Only a brief exposure
Scientists tested different time windows of short-term drug administration in fruit flies and found that a brief 2-week window of rapamycin treatment in young adult flies protected them against gut pathologies linked to the disease. age and prolong their life.
A corresponding short time window, 3 months of treatment beginning at 3 months of age in young adult mice, had similar beneficial effects on gut health when they were middle-aged.
“These brief drug treatments in early adulthood produced just as strong protection as continuous treatment started at the same time.
“We also found that rapamycin treatment had the strongest and best effects when given in early life compared to middle age. When the flies were treated with rapamycin at the end of their lives, however, it had no effect.
“Thus, rapamycin memory is activated primarily in early adulthood,” says co-author Dr. Thomas Leech.
One step closer to applications
“We have found a way to circumvent the need for long-term chronic intake of rapamycin, so it might be more practical to apply it in humans,” says Dr. Yu-Xuan Lu, also a co-author of the paper. ‘article. Professor Linda Partridge, the lead author of the study, comments:
“It will be important to find out if it is possible to achieve the geroprotective effects of rapamycin in mice and humans with treatment starting later in life, because ideally the treatment period should be minimized.” It may also be possible to use intermittent dosing.
“This study opened new doors, but also raised many new questions.”
About this aging and pharmacology research news
Original research: Free access.
“Long-lasting geroprotection against brief rapamycin treatment in early adulthood through a persistent increase in intestinal autophagy” by Linda Partridge et al. natural aging
Long-lasting geroprotection against brief rapamycin treatment in early adulthood through a persistent increase in intestinal autophagy
Rapamycin, a licensed drug, could be repurposed for geroprotection. One of the main challenges is avoiding the unwanted side effects of continued dosing.

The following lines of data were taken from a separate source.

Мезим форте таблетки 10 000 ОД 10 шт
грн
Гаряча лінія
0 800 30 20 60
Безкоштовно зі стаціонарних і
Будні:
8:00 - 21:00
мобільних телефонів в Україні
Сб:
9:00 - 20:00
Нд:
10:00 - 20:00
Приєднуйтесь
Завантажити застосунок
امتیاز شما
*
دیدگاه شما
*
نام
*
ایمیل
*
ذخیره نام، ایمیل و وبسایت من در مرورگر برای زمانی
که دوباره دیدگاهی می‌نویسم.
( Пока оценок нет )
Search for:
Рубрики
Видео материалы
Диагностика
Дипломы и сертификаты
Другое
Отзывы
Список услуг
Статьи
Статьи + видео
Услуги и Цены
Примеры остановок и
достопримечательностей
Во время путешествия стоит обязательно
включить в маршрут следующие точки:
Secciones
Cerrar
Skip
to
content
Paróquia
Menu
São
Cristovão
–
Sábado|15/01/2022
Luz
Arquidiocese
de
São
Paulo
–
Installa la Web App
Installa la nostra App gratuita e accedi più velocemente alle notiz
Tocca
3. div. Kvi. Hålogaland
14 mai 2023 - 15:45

Here we show that the geroprotective effects of chronic rapamycin treatment can be achieved with a brief pulse of the drug in early adulthood in women. Drosophila and smile.

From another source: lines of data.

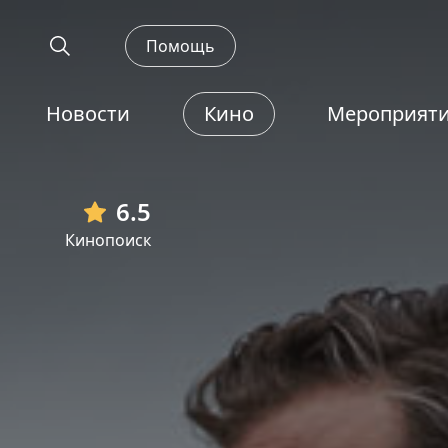
Помощь
Новости
Кино
Мероприят
6.5
Кинопоиск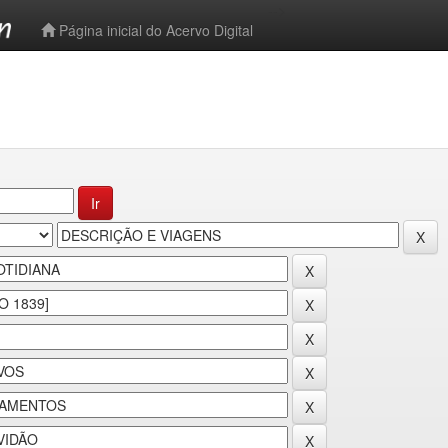
-->
Página inicial do Acervo Digital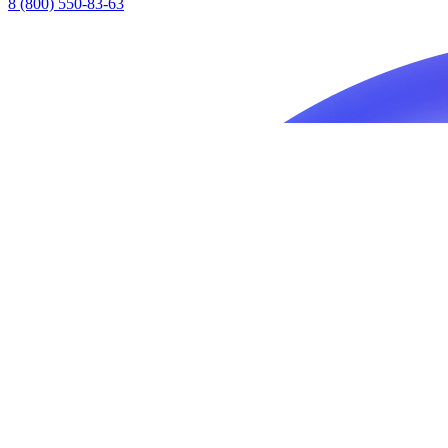
8 (800) 550-83-63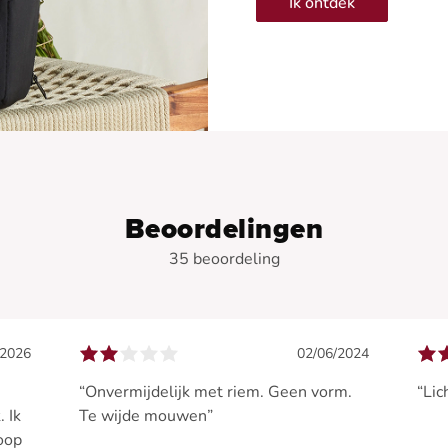
Ik ontdek
Beoordelingen
35 beoordeling
/2026
02/06/2024
“Onvermijdelijk met riem. Geen vorm.
“Lic
. Ik
Te wijde mouwen”
oop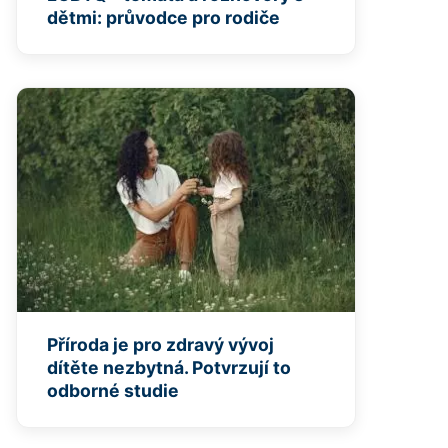
dětmi: průvodce pro rodiče
Příroda je pro zdravý vývoj
dítěte nezbytná. Potvrzují to
odborné studie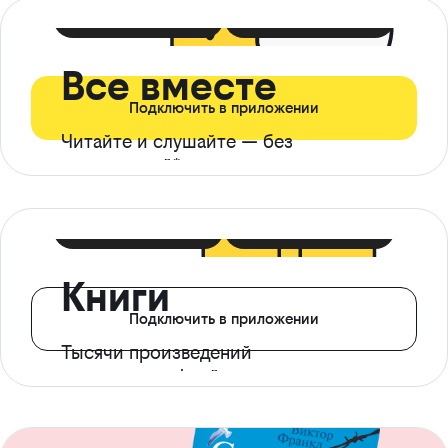
399 ₽ в мес
21 ₽ в день
Все вместе
Подключить в приложении
Читайте и слушайте — без
ограничений*
299 ₽ в мес
14 ₽ в день
Книги
Подключить в приложении
Тысячи произведений
с доступом офлайн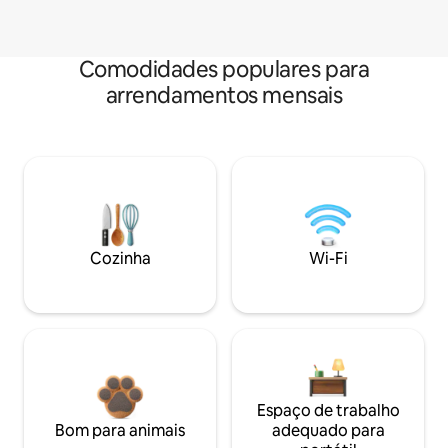
Comodidades populares para
arrendamentos mensais
Cozinha
Wi-Fi
Espaço de trabalho
Bom para animais
adequado para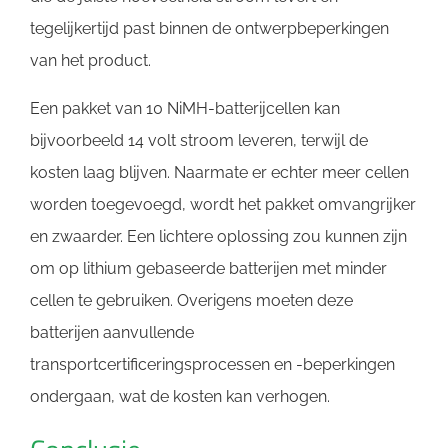
tegelijkertijd past binnen de ontwerpbeperkingen
van het product.
Een pakket van 10 NiMH-batterijcellen kan
bijvoorbeeld 14 volt stroom leveren, terwijl de
kosten laag blijven. Naarmate er echter meer cellen
worden toegevoegd, wordt het pakket omvangrijker
en zwaarder. Een lichtere oplossing zou kunnen zijn
om op lithium gebaseerde batterijen met minder
cellen te gebruiken. Overigens moeten deze
batterijen aanvullende
transportcertificeringsprocessen en -beperkingen
ondergaan, wat de kosten kan verhogen.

In Drosophila, brief early rapamycin treatment of adults prolonged lifespan and attenuated age-related bowel decline to the same degree as lifelong administration. Lasting memory of prior treatment was mediated by elevated autophagy in intestinal enterocytes, accompanied by increased levels of intestinal LManV and lysozyme.
A brief elevation in autophagy in early adulthood itself induced a long-term increase in autophagy. In mice, an early treatment of 3 months also induced a memory effect, with maintenance similar to chronic treatment, of the distribution of lysozyme, the level of Man2B1 in the intestinal crypts, the architecture of Paneth cells and of intestinal barrier function, even 6 months after discontinuation of rapamycin.